### SUPPLIED MATERIAL:
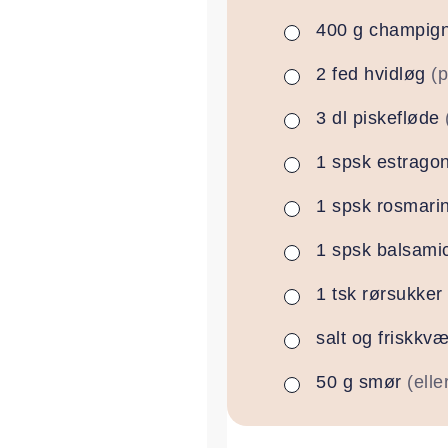
400
g
champig
▢
2
fed
hvidløg
(p
▢
3
dl
piskefløde
▢
1
spsk
estrago
▢
1
spsk
rosmari
▢
1
spsk
balsami
▢
1
tsk
rørsukker
▢
salt og friskkv
▢
50
g
smør
(elle
▢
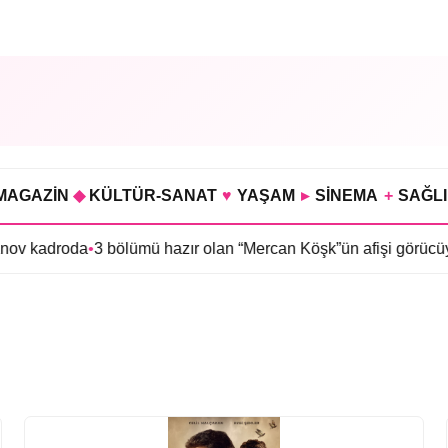
MAGAZİN
◆
KÜLTÜR-SANAT
♥
YAŞAM
▸
SİNEMA
+
SAĞL
nov kadroda
•
3 bölümü hazır olan “Mercan Köşk”ün afişi görücüye ç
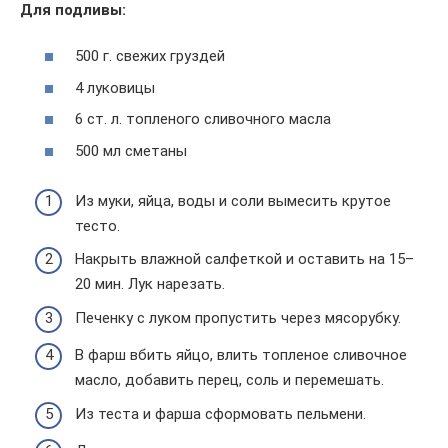
Для подливы:
500 г. свежих груздей
4 луковицы
6 ст. л. топленого сливочного масла
500 мл сметаны
Из муки, яйца, воды и соли вымесить крутое
тесто.
Накрыть влажной салфеткой и оставить на 15–
20 мин. Лук нарезать.
Печенку с луком пропустить через мясорубку.
В фарш вбить яйцо, влить топленое сливочное
масло, добавить перец, соль и перемешать.
Из теста и фарша сформовать пельмени.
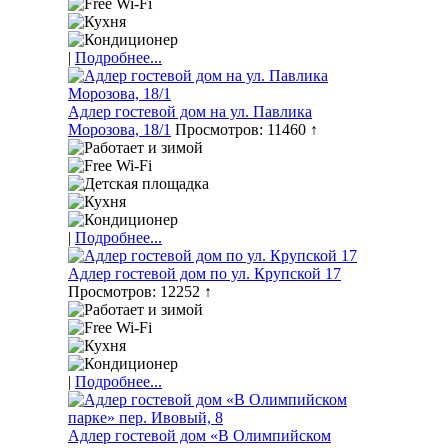
|
Подробнее...
Адлер гостевой дом на ул. Павлика
Морозова, 18/1
Просмотров: 11460 ↑
|
Подробнее...
Адлер гостевой дом по ул. Крупской 17
Просмотров: 12252 ↑
|
Подробнее...
Адлер гостевой дом «В Олимпийском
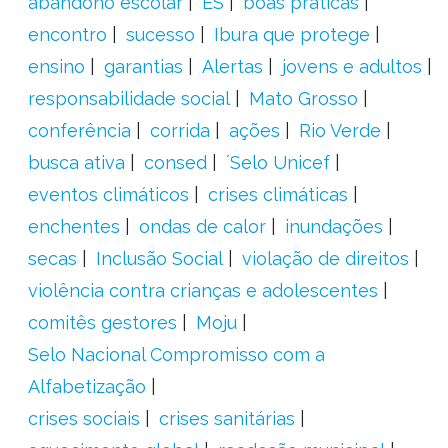
abandono escolar
ES
boas práticas
encontro
sucesso
Ibura que protege
ensino
garantias
Alertas
jovens e adultos
responsabilidade social
Mato Grosso
conferência
corrida
ações
Rio Verde
busca ativa
consed
´Selo Unicef
eventos climáticos
crises climáticas
enchentes
ondas de calor
inundações
secas
Inclusão Social
violação de direitos
violência contra crianças e adolescentes
comitês gestores
Moju
Selo Nacional Compromisso com a
Alfabetização
crises sociais
crises sanitárias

### WHAT TO PRODUCE:
Go through the listing above and find each line that contains "гостевой", then copy it.

### TASK RESULT:
Адлер гостевой дом на ул. Павлика
Адлер гостевой дом по ул. Крупской 17
Адлер гостевой дом «В Олимпийском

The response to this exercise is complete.